The Energy Efficiency Directive

The new Energy Efficiency Directive (EED) (EU) 2023/1791 was adopted in July 2023 and entered into force in October 2023.

It replaced the previous Energy Efficiency Directive (EED) (2012/27/EU) entered into force on 5 December 2012, which was amended in December 2018, as part of the ‘Clean energy for all Europeans package’, with the amending Directive on Energy Efficiency (2018/2002) to update the policy framework to 2030. See sections below about the successive versions of the EED.

More specifically about the main changes in the new EED2023 to Member States’ energy savings obligation (former Article 7, now Article 8 EED), see this infographic.

And for a more comprehensive analysis, see our report on the implications of the fit-for-55 package on Member States’ energy savings obligation.

You can also look at the webinar discussing this new context: Energy savings obligation’s road to 2030: bigger, cleaner, fairer!

Our objectives

Facilitate and expand knowledge and experience sharing amongst Member States for the implementation of policies to meet their energy savings obligation (Article 8 EED) through tailored policy support and in-depth experience sharing and collaboration among key stakeholders.

Develop a suite of tailored resources and tools for the implementation of Member States' energy savings obligation (Article 8 EED) to address the specific needs of Member States and stakeholders.

Assist national authorities' in-house EM&V (Evaluation, Monitoring & Verification) schemes and savings calculation to ensure they have robust data and insight to inform the (re)design of policies towards 2030.

The 2012 Energy Efficiency Directive established a set of binding measures to help the EU reach its 20% energy efficiency target by 2020. Under the directive, all EU countries are required to use energy more efficiently at all stages of the energy chain, including energy generation, transmission, distribution and end-use consumption.
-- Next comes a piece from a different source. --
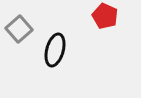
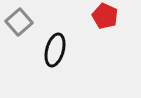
gray square: moved 7 px up
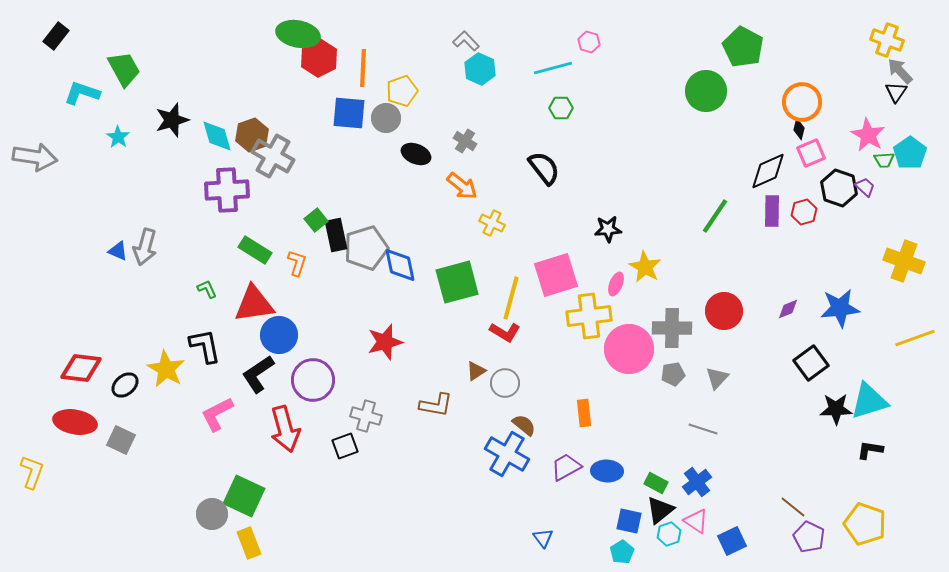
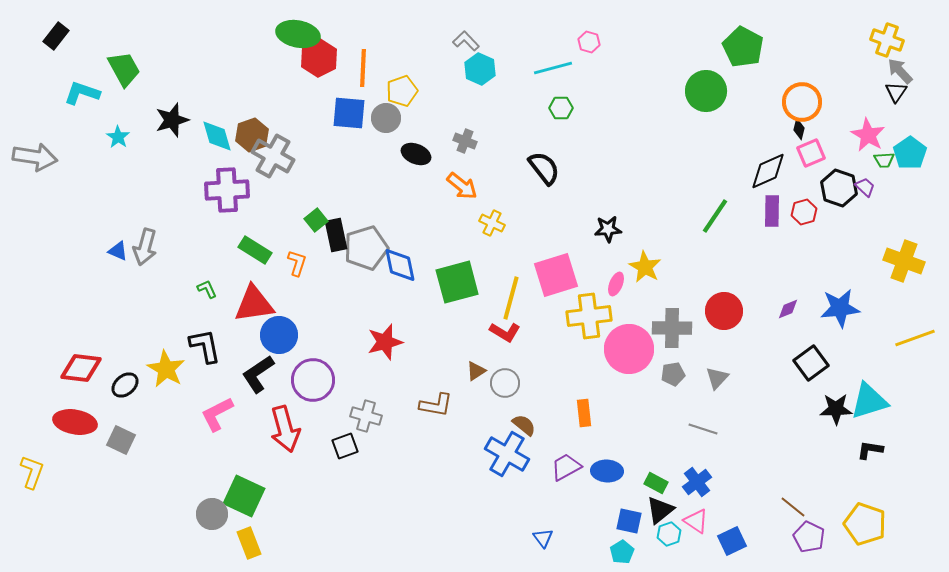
gray cross at (465, 141): rotated 10 degrees counterclockwise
The provisions of 2012 directive included:

  • former Article 3 EED: indicative headline energy efficiency target in terms of primary and final energy consumption not to be exceeded in 2020, with each Member State to define its national contribution to this EU target
  • former Article 7 EED (and Annex V EED): an energy savings obligation to Member States, to achieve new annual energy savings each year equivalent to 1.5% in national energy sales (with possible exclusion of energy sales in transport, and exemptions capped to 25% of the energy savings target), using Energy Efficiency Obligation Schemes (EEOS) and/or Alternative measures (see the Country pages, to find what policy measures have been used by each Member State)
  • former Article 5 EED: mandatory renovation rate of at least 3% per year of buildings owned and occupied by central governments, or use of an alternative approach to achieve an equivalent amount of energy savings.
  • former Article 4 EED: national long-term renovation strategies (LTRS) for the building stock in each EU country (provision transferred in 2018 in the EPBD – Energy Performance of Buildings Directive, Article 2a)
  • former Article 8 EED: mandatory energy audits for large companies at least every four years
  • former Articles 9 to 11 EED: provisions on energy metering and billing, to protect the rights of consumers to receive easy and free access to data on their energy consumption
  • the requirement for Member States to report national energy efficiency action plans (NEEAPs) every three years, as well as their progress about former Articles 3, 5 and 7 and other relevant updates in an annual report to the EED.

 

Other directives and regulations complement the EED to support energy efficiency improvements:

  • the Energy Performance of Buildings Directive, setting the framework for minimum energy performance requirements for new buildings and major renovations, and a whole set of provisions to improve energy efficiency in buildings, heating and cooling systems.
  • the energy labelling and ecodesign legislation setting minimum energy efficiency standards and labelling for a variety of products such as boilers, household appliances, lighting and televisions.

 

The Commission also published in 2017 a brochure providing  examples of good practice in the field of energy efficiency.

In 2018, as part of the ‘Clean energy for all Europeans package‘, the new amending Directive on Energy Efficiency (2018/2002) was agreed to update the policy framework to 2030 and beyond.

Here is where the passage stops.